WHEREAS, in connection with the Mergers, pursuant to that certain Commitment Letter (the “Commitment Letter”), dated May 10, 2022, executed by HPS Investment Partners, LLC (acting through such of its affiliates, affiliated or managed funds and separately managed accounts as it deems appropriate, “HPSIP”), HPSIP has provided its commitment to provide a credit facility to the Company, in the manner and subject to the terms and conditions set forth in the Commitment Letter.
WHEREAS, as consideration for the commitments and agreements of HPSIP under the Commitment Letter, pursuant to the Commitment Letter, the Company has agreed to issue on the Effective Date to the Holders certain warrants (the “Warrants”), that upon exercise initially entitle the Holders thereof to purchase, in the aggregate, up to 1,011,530 shares (the “Shares”) of Class A common stock of the Company, par value $0.0001 per share (“Common Stock”), at the Exercise Price (as defined below), on the terms and conditions and subject to the adjustments provided for in this Agreement.
WHEREAS, the Company desires to enter into this Agreement to set forth the terms and conditions of the Warrants and the rights of the Holders thereof.
NOW, THEREFORE, in consideration of the premises and mutual agreements herein set forth, the parties hereto agree as follows:
SECTION 1. Certain Defined Terms
Whenever used in this Agreement, the following words and phrases, unless the context otherwise requires, shall have the meanings specified in this Section.
“Affiliate” means, as applied to any Person, any other Person directly or indirectly controlling, controlled by or under direct or indirect common control with, such Person. For purposes of this definition, “control” (including with correlative meanings, the terms “controlling,” “controlled by” and “under common control with”), as applied to any Person, shall mean the possession, directly or indirectly, of the power to direct or cause the direction of the management and policies of such Person, whether through the ownership of voting securities, by contract or otherwise.
“Agreement” has the meaning specified in the preamble hereof.
“Board” means the board of directors of the Company.
“Business Day” means any date other than a Saturday or a Sunday or a day on which commercial banking institutions in New York City, New York are authorized or required by law to be closed.
“Cashless Exercise” has the meaning specified in Section 5(c)(ii) hereof.
“Commission” means the Securities and Exchange Commission.
“Common Stock” has the meaning specified in the preamble hereof.
“Company” has the meaning specified in the preamble hereof.
“Effective Date” has the meaning specified in the preamble hereof.
“Equity Interests” means, together, the Company’s outstanding shares of Common Stock, and outstanding shares of Class B common stock, par value $0.0001 per share.

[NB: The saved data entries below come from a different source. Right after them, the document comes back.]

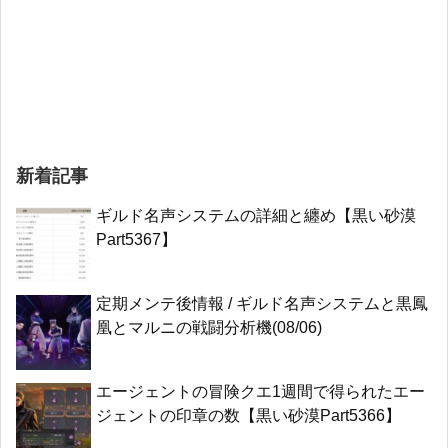
新着記事
ギルド名声システムの詳細と纏め【黒い砂漠
Part5367】
定期メンテ後情報 / ギルド名声システムと黒鳳
凰とマルニの戦闘分析機(08/06)
エージェントの冒険クエ1週間で得られたエー
ジェントの印章の数【黒い砂漠Part5366】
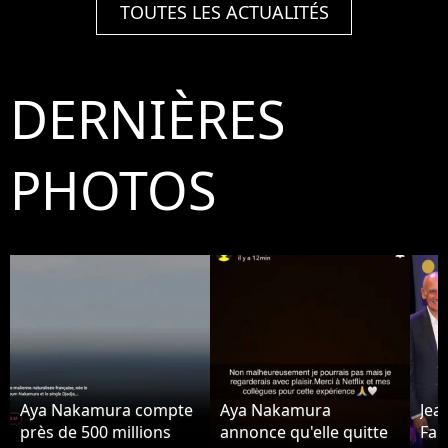
TOUTES LES ACTUALITÉS
DERNIÈRES
PHOTOS
Aya Nakamura compte
Aya Nakamura
Jea
près de 500 millions
annonce qu'elle quitte
Fab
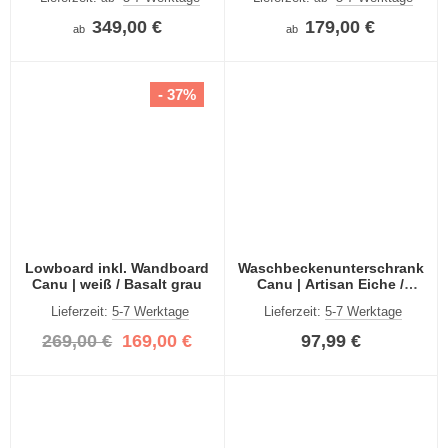
349,00 €
179,00 €
ab
ab
- 37%
Lowboard inkl. Wandboard
Waschbeckenunterschrank
Canu | weiß / Basalt grau
Canu | Artisan Eiche /
Basalt grau
Lieferzeit:
5-7 Werktage
Lieferzeit:
5-7 Werktage
269,00 €
169,00 €
97,99 €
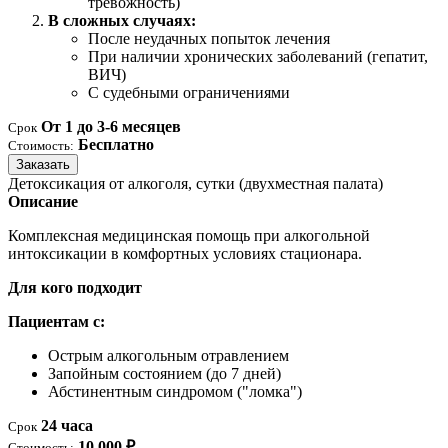
тревожность)
В сложных случаях:
После неудачных попыток лечения
При наличии хронических заболеваний (гепатит,
ВИЧ)
С судебными ограничениями
От 1 до 3-6 месяцев
Срок
Бесплатно
Стоимость:
Заказать
Детоксикация от алкоголя, сутки (двухместная палата)
Описание
Комплексная медицинская помощь при алкогольной
интоксикации в комфортных условиях стационара.
Для кого подходит
Пациентам с:
Острым алкогольным отравлением
Запойным состоянием (до 7 дней)
Абстинентным синдромом ("ломка")
24 часа
Срок
10 000 ₽
Стоимость:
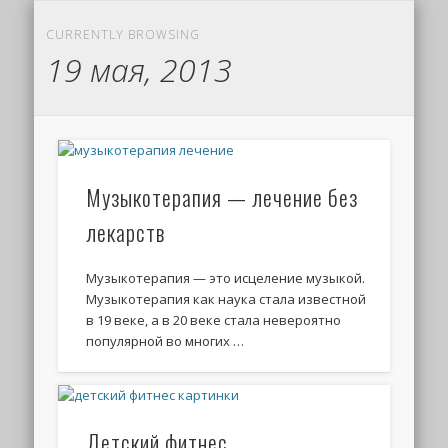
CURRENTLY BROWSING
19 мая, 2013
Музыкотерапия — лечение без
лекарств
Музыкотерапия — это исцеление музыкой.
Музыкотерапия как наука стала известной
в 19 веке, а в 20 веке стала невероятно
популярной во многих …
Детский фитнес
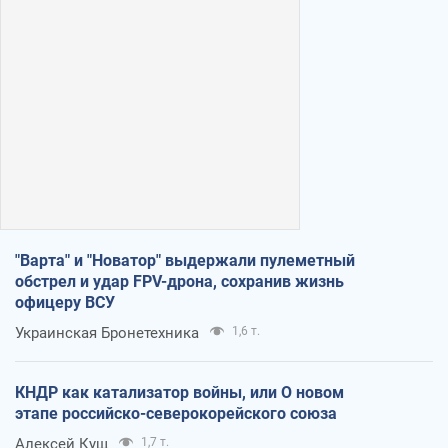
"Варта" и "Новатор" выдержали пулеметный
обстрел и удар FPV-дрона, сохранив жизнь
офицеру ВСУ
Украинская Бронетехника
1,6 т.
КНДР как катализатор войны, или О новом
этапе российско-северокорейского союза
Алексей Кущ
1,7 т.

“Exchange Act” means the Securities Exchange Act of 1938, as amended.
“Exercise Price” means $0.0001 per share, subject to adjustment as provided in Section 6 hereof.
“Expiration Date” has the meaning specified in Section 5(a) hereof.
“Holder” has the meaning specified in the recitals hereof.
“Market Price” means with respect to Common Stock or any Other Security (x) if the security is listed or quoted on the NASDAQ Global Market, New York Stock Exchange, or a U.S. national securities exchange, the arithmetic average of the VWAP of a share or single unit of such securities for the last five trading days on which such security traded (or such lesser number of trading days as such security has been listed, quoted or traded) immediately preceding the date of measurement, or (y) if the security is not listed or quoted on the NASDAQ Global Market, New York Stock Exchange, or a U.S. national securities exchange, but is listed in the over-the-counter market, the average of the reported closing bid and asked prices of such security on such dates (or, if no sale price is reported, the average of the high bid and low asked price for such date) in the over-the-counter market or a comparable system as shown by a system of automated dissemination of quotations of securities prices then in common use comparable to the National Association of Securities Dealers, Inc. Automated Quotations System, for the last five trading days on which such security traded (or such lesser number of trading days as such security has been listed, quoted or traded) immediately preceding the date of measurement; provided, however, that if there is otherwise no established trading market for such security, then “Market Price” means the value of such Common Stock or Other Security as determined in good faith by the Board.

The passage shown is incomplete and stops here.